I think I surprised the nurses at how quickly I was awake. They must have thought I was a nut asking for copies of my x-rays for my blog!! I posted them below so you can also see the 3 pins I am sporting to hold the radius bone in place while it heals. These pins will be removed in 4 weeks, and I will get another cast for another two weeks. The surgeon said it would not have healed long enough to go without the second cast.
The moment I was out of the surgery center I took another dose of Arnica and then every hour for the rest of the evening. I also took it the couple of times I got up in the night. The day after surgery I reduced the dosage to 3 – 4 times a day. Because of the extensive bruising (about the size of a large dinner plate or serving platter and p-u-r-p-l-e) from the initial injury & surgery I opted to take Arnica for an additional week or two but to gradually cut the dosage back so I was taking it once every three to five days.
After the noon-30-ish surgery I had “Friend B” run a couple of errands for me on the way home.
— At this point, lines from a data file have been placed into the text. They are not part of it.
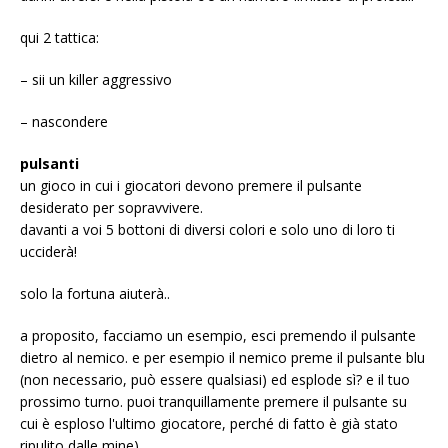
qui 2 tattica:
– sii un killer aggressivo
– nascondere
pulsanti
un gioco in cui i giocatori devono premere il pulsante
desiderato per sopravvivere.
davanti a voi 5 bottoni di diversi colori e solo uno di loro ti
ucciderà!
solo la fortuna aiuterà..
a proposito, facciamo un esempio, esci premendo il pulsante
dietro al nemico. e per esempio il nemico preme il pulsante blu
(non necessario, può essere qualsiasi) ed esplode sì? e il tuo
prossimo turno. puoi tranquillamente premere il pulsante su
cui è esploso l'ultimo giocatore, perché di fatto è già stato
ripulito dalle mine)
I was out of surgery & in recovery at about 2 and in the car heading home about 2:45 or 3. I was told that the numbing stuff would wear off in 4 – 6 hours. Well I processed through the surgery meds pretty fast & was in MAJOR pain well before we got home at about 4. In all my preparing for surgery I had neglected to bring a dose of my pain medication – ugh. It was all I could do to keep from screaming or crying… neither of which would have helped… 😐 I had “Arrow” call “The Patriarch” on my cell phone to ask him to have my pain meds ready for me. He was so sweet, he was waiting outside for me with the meds and water! It took the rest of the evening to get on top of the pain. I was taking everything allowed as often as allowed & icing every 30 min for 30 min. By bed time I was pain free and able to sleep all night!
——- Day After Surgery ——-
The surgery center call was what woke me up at 9 in the morning. I was relatively pain free & hadn’t taken any of the vicoden for over 8 hours. I think the nurse I spoke with was quite surprised!
“The Patriarch” has gotten quite good at taping my arm so I can shower. He started his taping training when I had carpal tunnel surgery nearly 20 years ago and has perfected his taping technique with this current need.
On the night I broke my arm he helped me get ready for bed. Every time we turned around there was something else that I realized I couldn’t do and he needed to help me with. Two funny things. First, he had to help me put up my waist length, curly hair. Now THAT was humorous, I wish I could have taken a picture of it. Then as I was heading to bed I suddenly realized that I still needed to take off my contacts. Number 2! The look on “The Patriarch’s” face was priceless! It seemed all night long he kept asking, ‘well how do we do that’? He held each eye open while I took out the contact. That too would have been a really funny photo!! No wonder he didn’t want to help me put them in subsequent weeks.